Showcase Combines Poetry and Performance

This year’s Outspoken Winter Showcase was a joyous celebration of poetry as art.

Thirteen upper school students in Outspoken, the School’s spoken word performing group, shared their latest work with the community on Friday, February 3, in the Experimental Theater. 

Esme Talenfeld ’23, Outspoken co-chair, was “excited to explore both poetry and performance, experimenting with physicality, vocal technique, meter and rhyme.”

Talenfeld, who wrote and performed “Sonnets for the Sake of Themselves” and “To-Do List For a Poem About Love,” noted that though the poets had very different styles and subject matter, “there were some recurring themes: identity and gender, self-actualization, love, childhood friendships and anxiety.”

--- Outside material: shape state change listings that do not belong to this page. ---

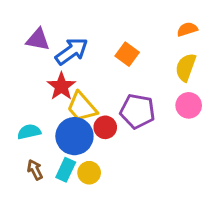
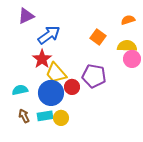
purple triangle: (38, 40) -> (26, 16), moved, turned -36
orange square: (127, 54) -> (98, 37), moved
yellow semicircle: (186, 67) -> (127, 46), turned 72
pink circle: (189, 105) -> (132, 59), moved
cyan rectangle: (66, 170) -> (45, 116), turned 56

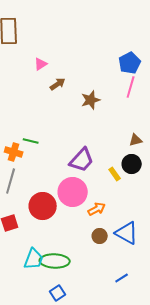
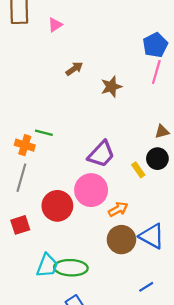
pink triangle: (41, 64) -> (55, 25), moved
brown circle: (100, 236) -> (121, 240), size x1.6

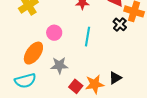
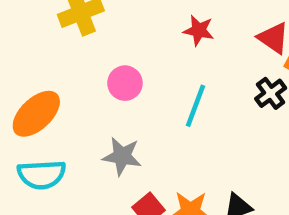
orange ellipse: (33, 53) -> (36, 114), moved

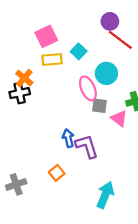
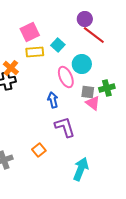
gray square: (99, 106) -> (88, 92), moved
blue arrow: (68, 138) -> (53, 100), moved

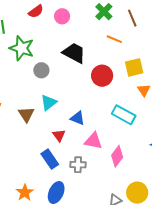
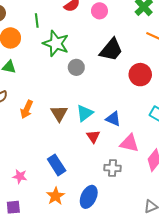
black trapezoid: (74, 53) -> (111, 50), turned 100
cyan triangle: (49, 103) -> (85, 113), moved
blue rectangle: (50, 159) -> (57, 165), moved

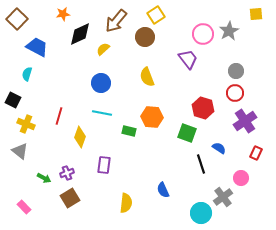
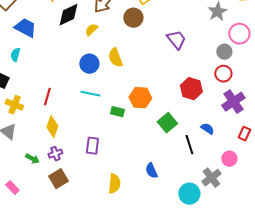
pink circle: (203, 34) -> (239, 34), moved
yellow semicircle: (147, 77) -> (115, 58), moved
green square: (187, 133) -> (167, 123), moved, turned 30
yellow diamond: (80, 137) -> (52, 127), moved

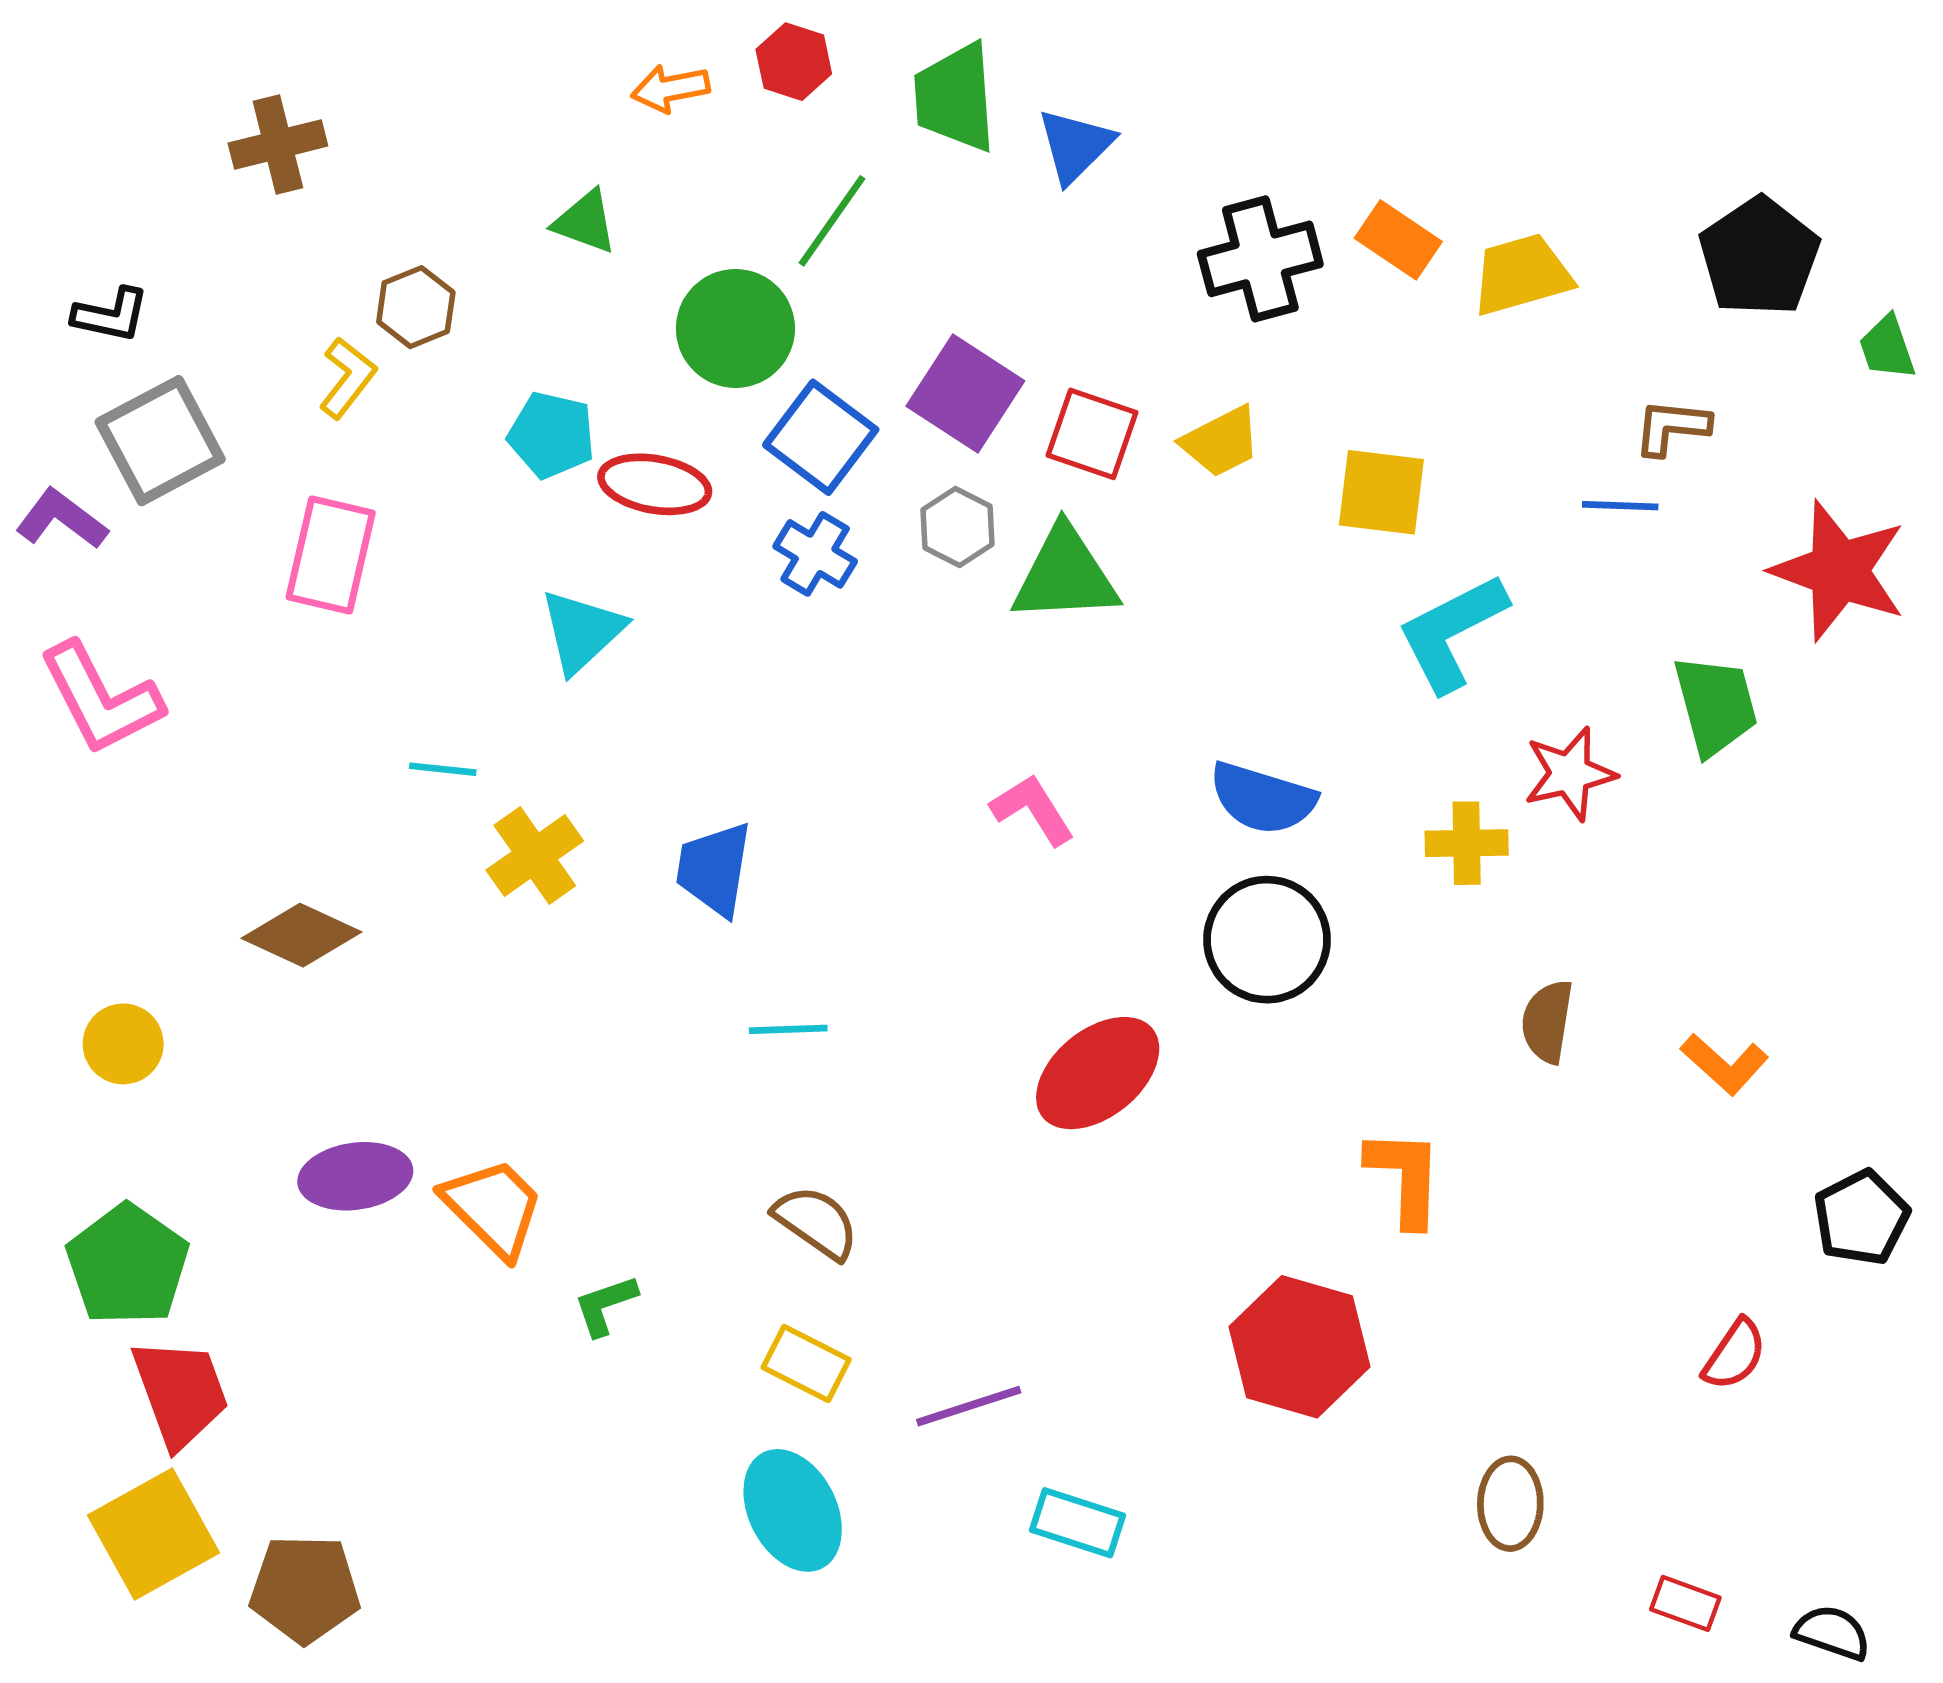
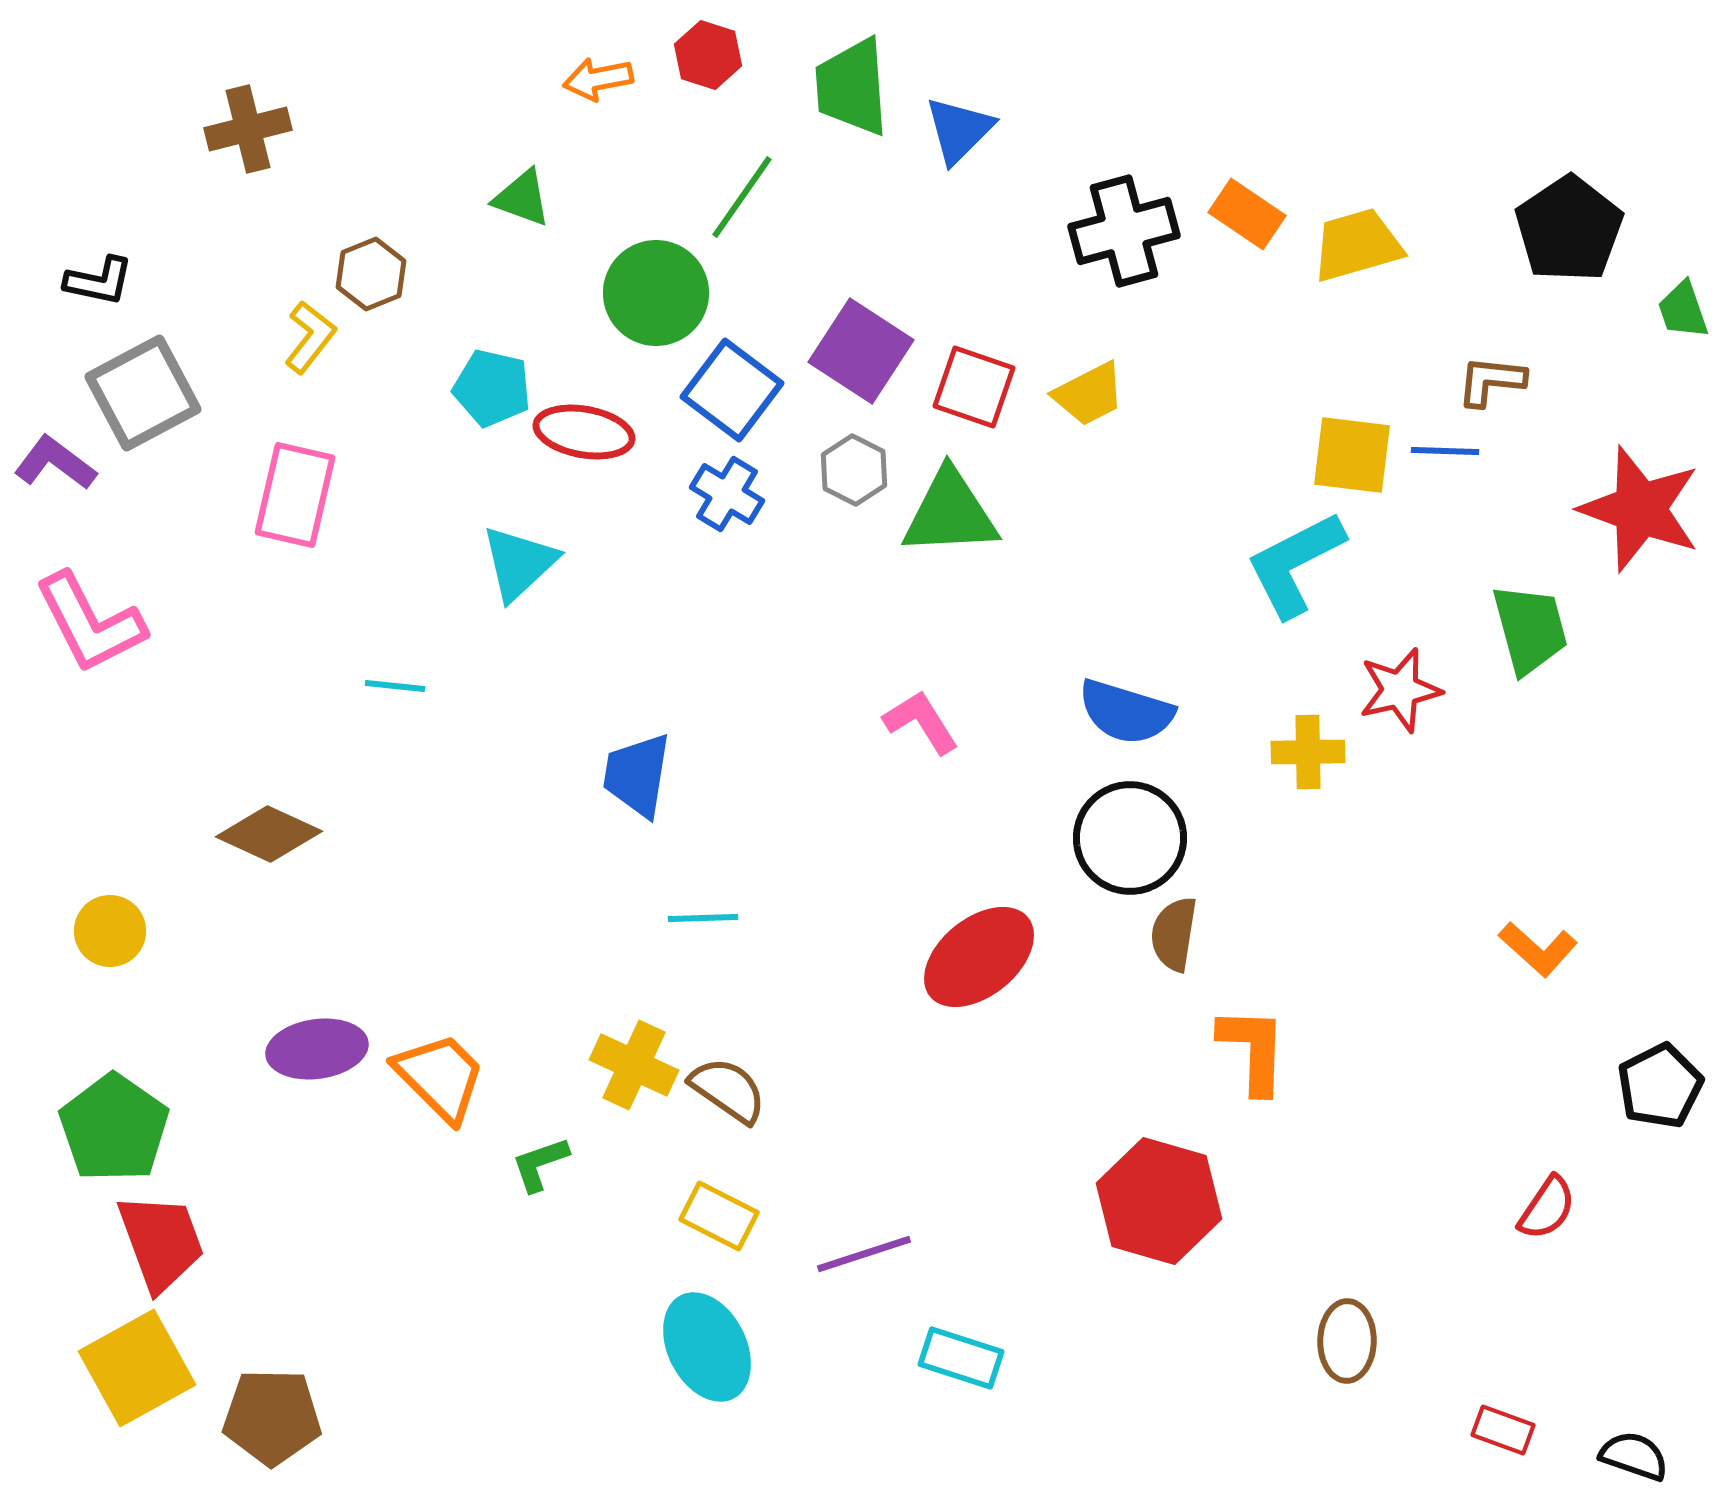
yellow square: (1381, 492) -> (1352, 455), moved
yellow cross: (535, 856) -> (634, 1065), moved, turned -30
brown semicircle: (1547, 1021) -> (1174, 934), moved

“My poems played with performance more than they did with narrative,” explained Viviana Simon ’24, Outspoken co-chair. “‘Fortune’ was about the bonds of marriage and the consideration of a wife as capital, as an asset. I wrote ‘A Bloodhound Knows’ trying to capture a feeling of frenzy juxtaposed with calm.”

Faculty advisor and upper school English teacher Miriam Emery was impressed with the students’ creative displays of personal expression. She was not alone. “There was a sense of wonder and awe within the audience — and even many tears were shed by people in the theater, since the poetry and the performances were so moving,” Emery said.

Simon acknowledged the powerful connections felt that night. “We formed a bond with the audience right away, and it made expressing our candid emotions that much more gratifying because we could see our intensity of feeling mirrored in the audience,” she said.